Sus obras son reflejo de estas turbulencias vitales. Javier Coma, que fue el español que más sabía de literatura policiaca estadounidense, lo calificó en su Diccionario de la novela negra norteamericana de «novelista de radicalizado pesimismo, que se alza como un poeta de la víctima, del hombre perseguido y acorralado por la acción ciega de los mecanismos y organismos que deberían proteger al individuo, y también del hombre frustrado y vencido, cuya existencia en rumbo hacia un futuro brillante ha sido desviada por la fatalidad».
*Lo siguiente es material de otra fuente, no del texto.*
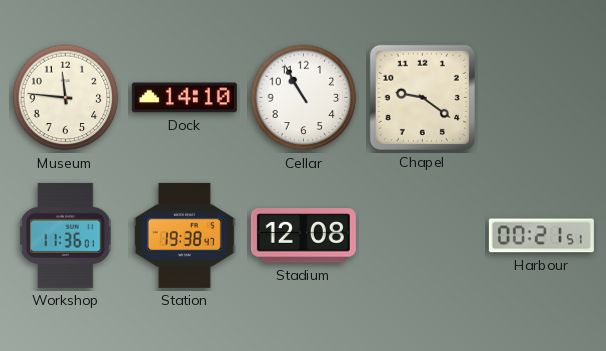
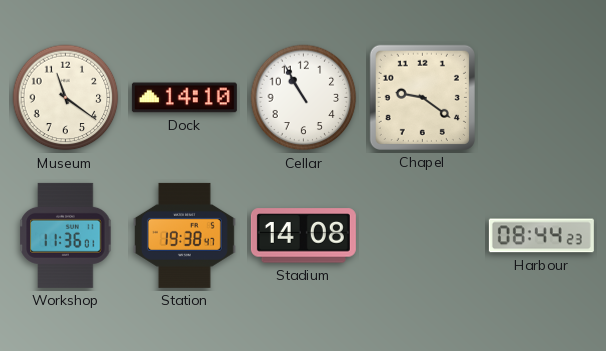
Museum: 11:46 -> 11:21
Stadium: 12:08 -> 14:08
Harbour: 00:21 -> 08:44
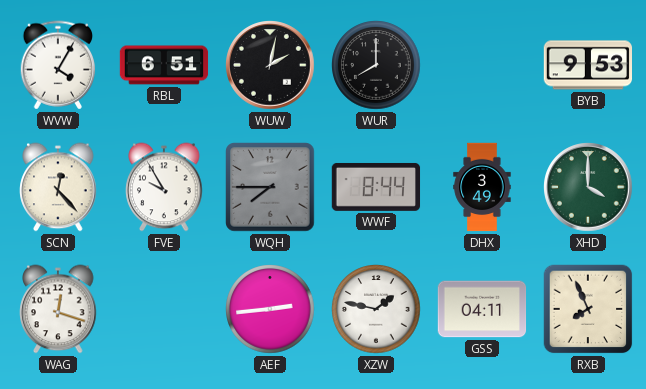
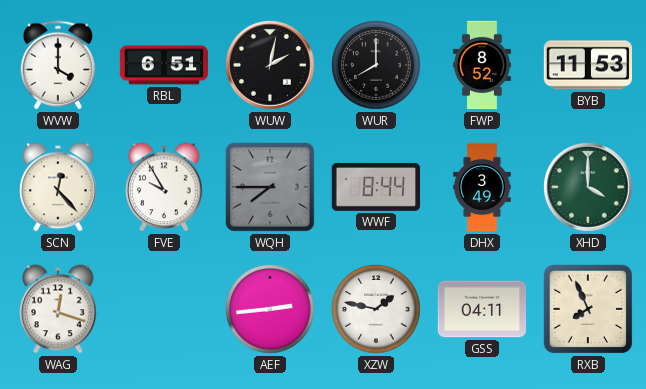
WVW: 4:05 -> 4:00
FWP: none -> 8:52
BYB: 9:53 -> 11:53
Sería una buena definición para el protagonista de La luna en el arroyo, cuya edición original es de 1953. William Kerrigan es un estibador de Filadelfia que trata de encontrar al culpable del suicidio de su hermana, mientras vive una historia de amor imposible con una misteriosa y adinerada joven que se aventura por los bajos fondos de la ciudad. La primera frase del libro ya es Goodis en estado puro: «En la entrada del callejón que daba a la calle Vernon, un gato gris esperaba agazapado a que una rata grande saliera de su escondite».
Idolatrado en Francia
La novela fue llevada al cine en 1983 por el francés Jean-Jacques Beineix, con Gérard Depardieu, Nastassja Kinski y Victoria Abril. No fue un caso aislado, ya que en Francia adaptaron otras obras suyas directores como Henri Verneuil (El furor de la codicia, con Jean-Paul Belmondo y Omar Sharif) y René Clement (Como liebre acosada, con Jean-Luc Trintignant y Robert Ryan). Pero sin duda la versión cinematográfica más relevante fue la de Tirad sobre el pianista de François Truffaut, con Charles Aznavour. Goodis llegó a conocer en persona al cineasta cuando este presentó la película en Nueva York. Jane Fried, que fue su amiga en confidente en sus últimos años, contaba que el escritor fantaseaba con tener una gran amistad con Truffaut y en ocasiones imitaba los gestos de Aznavour en la película.
¿Por qué esta pasión francesa por llevar a la pantalla a Goodis? Porque mientras que en su país natal en vida lo consideraron un novelista de cuarta regional y cuando falleció sus libros estaban descatalogados, en Francia lo idolatraban. Fue uno de los narradores incluidos en la prestigiosa colección Serie Noire de Gallimard, que dirigía Marcel Duhamel. Fueron los intelectuales parisinos los primeros en entender que literatos como Hammett, Chandler, Cain, McCoy, Thompson y Goodis eran mucho más que meros autores de novelitas de quiosco. Los reivindicaron en los mismos años en que proclamaban el jazz como mucho más que música estridente de tugurios y a directores como Hitchcock, Ford o Hawks como mucho más que meros entertainers, como verdaderos artistas. Vaya, que los franceses fueron pioneros en dignificar la cultura popular americana como parte esencial de la cultura del siglo XX.
En Estados Unidos, el novelista Barry Gifford (¿recuerdan Sailor y Lula, que llevó al cine David Lynch?) rescató a Goodis del olvido en los años ochenta al incorporarlo al catálogo de su editorial especializada en novela negra clásica Black Lizard. En 2012 la Library of America (la Pléiade estadounidense) le dedicó un volumen con cinco de sus mejores novelas: La senda tenebrosa, Al caer la noche, Rateros, Calle sin retorno y La luna en el arroyo. Por fin David Goodis entraba en el Parnaso de la literatura estadounidense del siglo XX.